Elliot Olsson is a 25-year-old autistic man who’s had a long-time crush on a former school mate, Mikael Ferreira. Elliot has just been hired as a houseboy at a beautiful estate in the San Francisco hills, Hawthorne Manor, which is owned by the invalid, dying Walter Hawthorne. Walter is a world-renowned pianist, but he’s suffering kidney disease, in addition to other maladies, including double partial amputation of his legs following a car wreck. Elliot is stunned to find Mikael is Walter’s live-in nurse within the manor.
Elliot has lots of coping mechanisms for his anxiety and autism, but getting overwhelmed still happens. Figuring out how to interact with Walter, the staff, and their peculiarities has Elliot on high alert all the time he’s at the home. He’s attracted to Mikael, but his inexperience with relationships causes Elliot anxiety; he dropped out of high school due to problems connecting with his peers, but he thinks he could connect with Mikael–especially with Walter’s prodding and support.
Mikael is a social man who’s not exactly sure how to approach Elliot, at first. He remembers the shy man from school, including some unpleasant taunting of Elliot that Mikael witnessed in his youth. He’s certainly attracted to Elliot, yet struggles to convey his interest, first because a workplace relationship could become awkward, and second, because Mikael can’t figure out if Elliot is interested in men. The more Elliot works at the manor, the more Mikael gets to know him and appreciate his eccentricities as a person. They connect, but it’s work–a parallel to the relationship advice Walter gives freely to both Mikael and Elliot. Walter desperately wants to take care of this fledgling couple, as well as his longtime staff.
As a black, gay man in the 60s, Walter’s ability to create his own family was limited to the people he kept around himself, including his now-deceased partner. Over the decades of his career and fame, he’s used his wealth and prestige to help many, including Elliot and Mikael now. It’s a difficult time for everyone at Hawthorne Manor, because Walter’s death is imminent and he’s so beloved. The lessons he imparts, however, facilitate happiness for his closest carers as they begin to cope with his loss.
This story was extremely straightforward.
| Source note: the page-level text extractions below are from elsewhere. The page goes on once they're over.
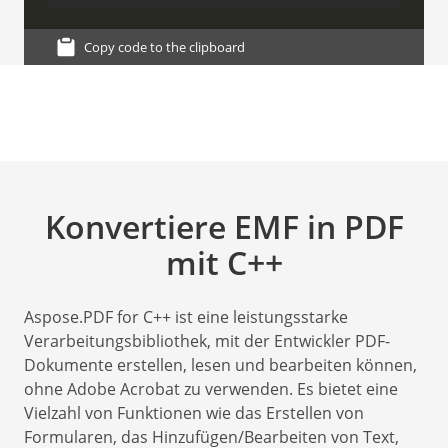
Copy code to the clipboard
Konvertiere EMF in PDF
mit C++
Aspose.PDF for C++ ist eine leistungsstarke
Verarbeitungsbibliothek, mit der Entwickler PDF-
Dokumente erstellen, lesen und bearbeiten können,
ohne Adobe Acrobat zu verwenden. Es bietet eine
Vielzahl von Funktionen wie das Erstellen von
Formularen, das Hinzufügen/Bearbeiten von Text,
Do not expect too many surprises in the plot. It’s a relationship between two schoolmates who reconnect based on proximity. There’s a lot of time devoted to explaining how Elliot functions in the world, which slowed the pace for me. Really, there aren’t many conflict points that aren’t interpersonal misunderstandings, mostly due to Elliot’s autism. I liked Elliot’s new and growing interest in floral art, though it felt abrupt in its development. It might have been more organic had we had more time with him in his gardening helper role, as opposed to his lusting after Mikael role. Walter tells Elliot a lot of stories and that also slowed the pace, especially when Elliot later ruminated on those stories.
This was an okay book for me. I felt like it was long and predictable, with the main conflict points extending from Elliot’s medical and emotional issues. For me, that seemed to highlight his differences more than his successes and growth. There are a lot of details about gay culture and life in and around San Francisco, which added some context, but didn’t really move the plot along. I loved Walter, but he dominated this story, which is why this is romantic fiction instead of a romance. For folks who like stories with lots of personalities, and a little romance, you might like this one.